INPUT DATA:
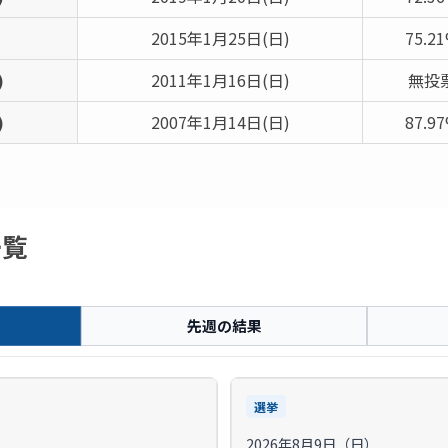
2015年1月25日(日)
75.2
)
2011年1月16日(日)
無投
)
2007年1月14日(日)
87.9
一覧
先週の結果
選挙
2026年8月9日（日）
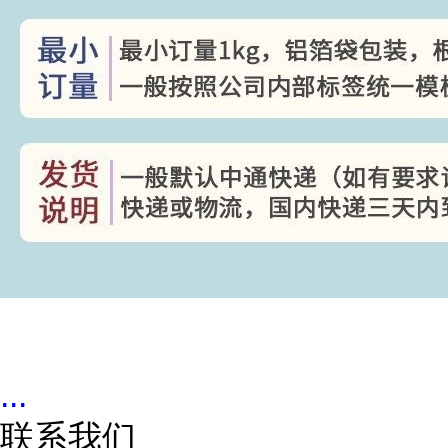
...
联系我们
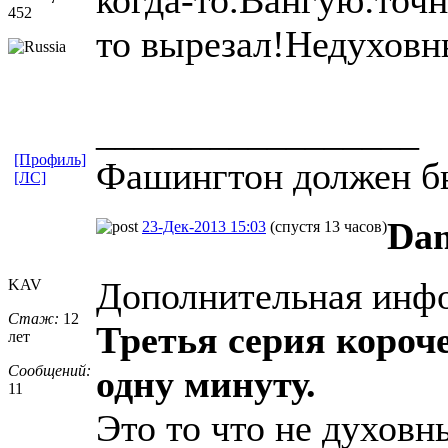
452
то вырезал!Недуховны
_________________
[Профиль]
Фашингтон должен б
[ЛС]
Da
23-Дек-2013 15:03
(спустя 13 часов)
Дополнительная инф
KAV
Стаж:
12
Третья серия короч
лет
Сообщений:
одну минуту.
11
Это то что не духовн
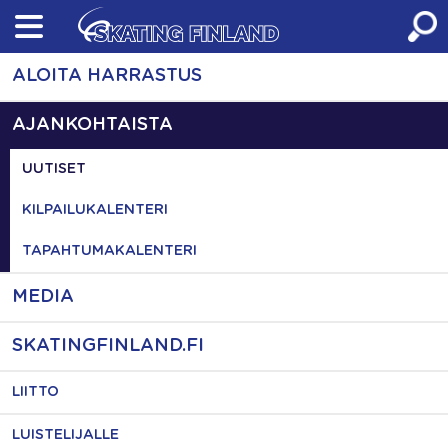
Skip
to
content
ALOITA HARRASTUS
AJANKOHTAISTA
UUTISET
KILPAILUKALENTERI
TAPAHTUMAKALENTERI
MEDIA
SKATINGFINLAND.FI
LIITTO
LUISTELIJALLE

...

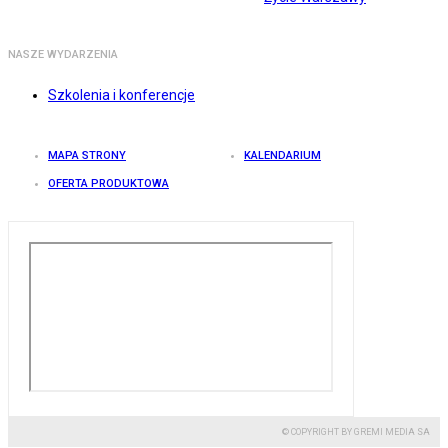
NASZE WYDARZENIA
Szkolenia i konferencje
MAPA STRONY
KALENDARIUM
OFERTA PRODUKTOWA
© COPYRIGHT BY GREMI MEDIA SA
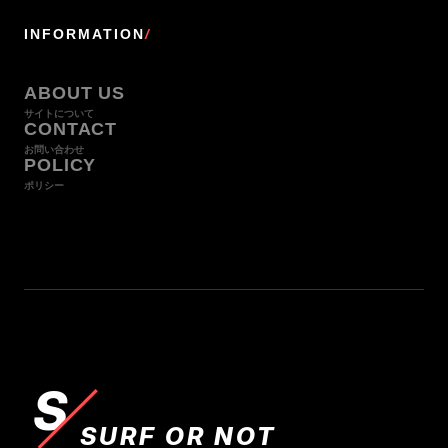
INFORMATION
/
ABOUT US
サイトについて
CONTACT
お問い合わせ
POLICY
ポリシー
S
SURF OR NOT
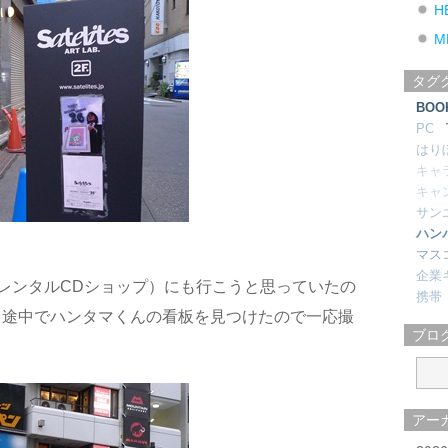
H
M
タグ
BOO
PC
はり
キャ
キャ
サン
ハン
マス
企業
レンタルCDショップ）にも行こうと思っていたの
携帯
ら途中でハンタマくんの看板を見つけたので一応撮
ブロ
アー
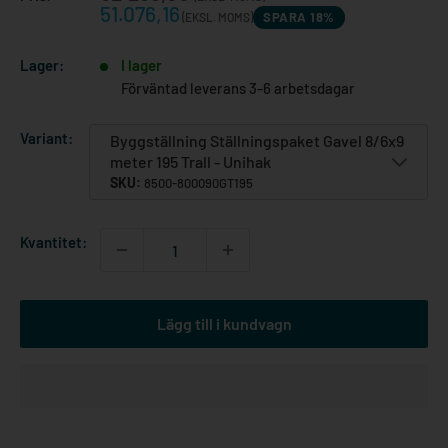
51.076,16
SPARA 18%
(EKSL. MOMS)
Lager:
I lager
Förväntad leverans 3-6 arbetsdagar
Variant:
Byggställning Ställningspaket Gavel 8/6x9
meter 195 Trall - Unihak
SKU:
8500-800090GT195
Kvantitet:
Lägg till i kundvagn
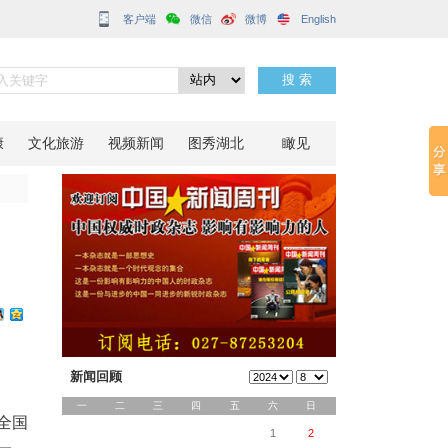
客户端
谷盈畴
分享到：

--

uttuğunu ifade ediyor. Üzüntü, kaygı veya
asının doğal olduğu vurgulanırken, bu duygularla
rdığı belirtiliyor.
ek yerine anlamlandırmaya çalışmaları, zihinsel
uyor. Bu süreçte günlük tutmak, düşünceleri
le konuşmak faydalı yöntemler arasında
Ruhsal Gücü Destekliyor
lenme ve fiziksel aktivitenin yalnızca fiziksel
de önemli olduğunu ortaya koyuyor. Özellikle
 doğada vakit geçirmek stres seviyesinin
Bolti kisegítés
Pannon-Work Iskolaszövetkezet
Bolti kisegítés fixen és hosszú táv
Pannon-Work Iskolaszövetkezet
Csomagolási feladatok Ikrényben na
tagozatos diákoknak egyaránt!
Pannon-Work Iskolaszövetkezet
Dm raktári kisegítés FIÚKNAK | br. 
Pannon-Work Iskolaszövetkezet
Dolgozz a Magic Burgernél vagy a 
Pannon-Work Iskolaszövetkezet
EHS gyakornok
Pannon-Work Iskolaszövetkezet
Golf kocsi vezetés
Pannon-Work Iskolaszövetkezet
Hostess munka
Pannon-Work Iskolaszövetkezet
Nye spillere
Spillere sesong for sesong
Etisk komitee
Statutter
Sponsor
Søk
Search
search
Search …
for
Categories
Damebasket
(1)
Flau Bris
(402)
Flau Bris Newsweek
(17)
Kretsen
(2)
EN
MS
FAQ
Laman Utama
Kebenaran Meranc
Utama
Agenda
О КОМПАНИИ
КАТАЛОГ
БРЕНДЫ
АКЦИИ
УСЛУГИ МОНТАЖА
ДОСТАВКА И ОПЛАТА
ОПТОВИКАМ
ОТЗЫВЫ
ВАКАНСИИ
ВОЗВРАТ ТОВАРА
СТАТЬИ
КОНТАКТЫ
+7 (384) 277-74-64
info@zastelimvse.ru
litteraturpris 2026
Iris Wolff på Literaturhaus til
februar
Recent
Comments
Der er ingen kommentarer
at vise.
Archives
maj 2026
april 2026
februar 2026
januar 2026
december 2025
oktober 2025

WORK REQUEST: From the data above, copy each line with the string "kisegítés" in it.

WRITTEN SOLUTION:
Bolti kisegítés
Bolti kisegítés fixen és hosszú táv
Dm raktári kisegítés FIÚKNAK | br. 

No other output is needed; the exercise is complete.